Pramoedya Ananta Toer. (DOK: goodnewsfromindonesia)
Sender.co.id -Pramoedya Ananta Toer dikenal sebagai Bapak Sastra Indonesia Modern. Ia dijuluki demikian karena kontribusinya yang sangat besar terhadap perkembangan sastra Indonesia, terutama melalui karya-karya yang membahas sejarah, perjuangan, dan identitas bangsa Indonesia. Pramoedya dikenal dengan gaya penulisan yang kuat, realistis, dan sarat akan kritik sosial. Ia dikenal sebagai salah satu pengarang terkenal dari Indonesia, yang mulai dikenal pada tahun 1940-an dengan karya-karya novelnya seperti Keluarga Gerilya dan Perburuan. Ia lahir di Blora, Jawa Tengah, pada 6 Februari 1925, dan meninggal di Jakarta pada 30 April 2006. Nama aslinya adalah Pramoedya Ananta Mastoer, tetapi ia memutuskan untuk mengubah namanya menjadi Pramoedya Ananta Toer, menghilangkan unsur "Mas" karena dianggap terlalu aristokratik. Ayahnya adalah seorang guru, sementara ibunya adalah anak seorang penghulu di Rembang.
Dikutip dari Ensiklopedia Sastra Indonesia, dalam memoarnya, "Hikayat Sebuah Nama" (1962), Pramoedya mengisahkan bahwa di keluarga, ia dikenal dengan panggilan Mas Moek karena ia adalah anak sulung dari delapan bersaudara. Atas inisiatifnya, semua adiknya menggunakan "Toer" sebagai nama belakang mereka.
Pramoedya menyelesaikan pendidikan dasarnya di Instituut Boedi Oetomo, Blora, kemudian melanjutkan ke Sekolah Teknik Radio Surabaya, namun ia tidak pernah mendapatkan ijazahnya akibat invasi Jepang. Pada Mei 1942, ia pindah ke Jakarta dan bekerja di Kantor Berita Domei. Sambil bekerja, ia melanjutkan pendidikan di Taman Siswa, Sekolah Stenografi, dan akhirnya kuliah di Sekolah Tinggi Islam Jakarta, meskipun tidak sampai lulus.
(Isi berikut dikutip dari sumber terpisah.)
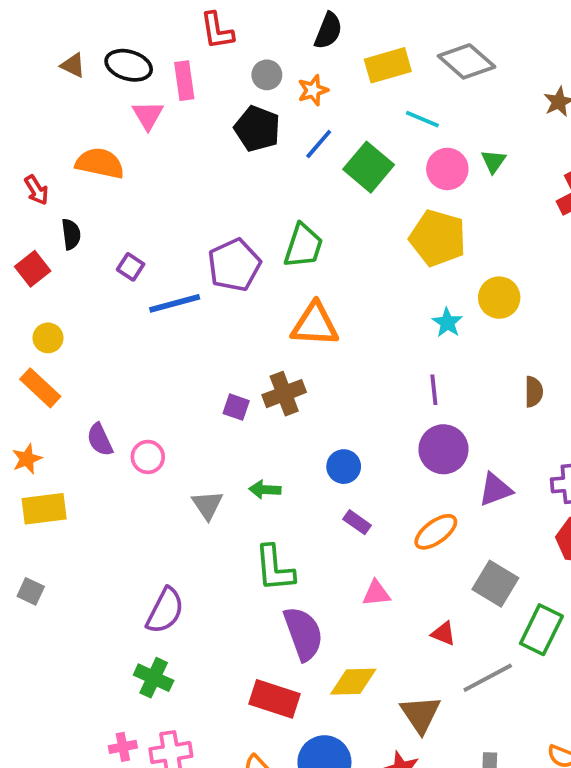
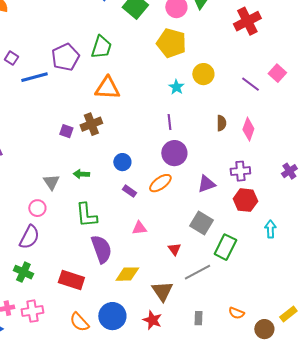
pink circle: (148, 457) -> (37, 208), moved
purple triangle: (495, 490) -> (206, 184), moved
orange ellipse: (436, 532) -> (160, 183), moved
red triangle: (443, 634) -> (174, 249), turned 32
red rectangle: (275, 699) -> (71, 280), moved

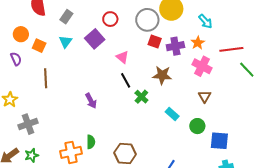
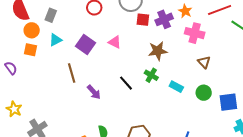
orange circle: (21, 34) -> (32, 30), moved
purple square: (95, 39) -> (86, 44), moved
cyan triangle: (65, 42) -> (55, 40), turned 40
brown line: (46, 78) -> (72, 73), moved
black line: (126, 80) -> (126, 83), moved
green cross: (141, 97) -> (151, 75), moved

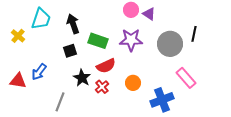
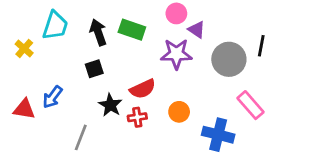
purple triangle: (149, 14) -> (197, 30), moved
green rectangle: (98, 41) -> (132, 30), moved
red cross: (102, 87) -> (137, 117), turned 32
blue cross: (162, 100) -> (218, 135), turned 35

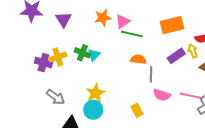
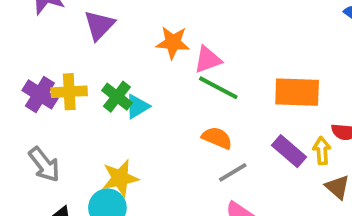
purple rectangle: (176, 56) -> (289, 151), turned 60
gray line: (151, 74) -> (233, 172), turned 42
Pada tahun 1945, Pramoedya menjadi prajurit Tentara Keamanan Rakyat (TKR) dan pada 1947 ditangkap oleh Belanda karena terlibat dalam gerakan bawah tanah. Ia dipenjara tanpa diadili di Bukit Duri hingga 1949. Setelah bebas, Pramoedya bekerja sebagai redaktur di Balai Pustaka dan mendapatkan penghargaan atas novelnya Perburuan.
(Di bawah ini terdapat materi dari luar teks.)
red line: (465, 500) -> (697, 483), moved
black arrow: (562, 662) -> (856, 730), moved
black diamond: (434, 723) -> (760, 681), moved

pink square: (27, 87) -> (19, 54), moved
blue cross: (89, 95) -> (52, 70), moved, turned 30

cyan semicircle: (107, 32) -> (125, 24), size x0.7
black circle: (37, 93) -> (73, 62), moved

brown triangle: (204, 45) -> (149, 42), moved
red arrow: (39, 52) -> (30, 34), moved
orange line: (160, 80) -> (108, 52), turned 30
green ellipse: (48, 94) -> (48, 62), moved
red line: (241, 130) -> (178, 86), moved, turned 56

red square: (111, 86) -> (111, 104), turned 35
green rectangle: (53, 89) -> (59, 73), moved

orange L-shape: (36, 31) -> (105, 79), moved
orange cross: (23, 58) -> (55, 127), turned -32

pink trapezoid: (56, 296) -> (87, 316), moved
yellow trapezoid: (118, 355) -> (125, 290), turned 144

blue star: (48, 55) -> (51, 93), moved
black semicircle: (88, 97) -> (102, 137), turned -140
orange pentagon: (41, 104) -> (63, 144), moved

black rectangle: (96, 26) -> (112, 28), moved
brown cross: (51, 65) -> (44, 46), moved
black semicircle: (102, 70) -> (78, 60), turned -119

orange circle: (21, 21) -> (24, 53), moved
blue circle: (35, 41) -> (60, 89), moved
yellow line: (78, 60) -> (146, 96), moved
Pada 1950-an, ia mendirikan Literary dan Features Agency Duta, serta mengunjungi Belanda dan Tiongkok, di mana ia terkesan oleh Revolusi Tiongkok. Keterlibatannya dalam Lembaga Kesenian Rakyat (Lekra) menempatkannya dalam konflik dengan kelompok seniman Manifesto Kebudayaan yang anti-PKI. Setelah meletusnya Gerakan 30 September 1965, Pramoedya ditangkap dan mengalami penganiayaan. Selama 10 tahun ia diasingkan di Pulau Buru, di mana ia menghasilkan karya besar seperti Tetralogi Buru.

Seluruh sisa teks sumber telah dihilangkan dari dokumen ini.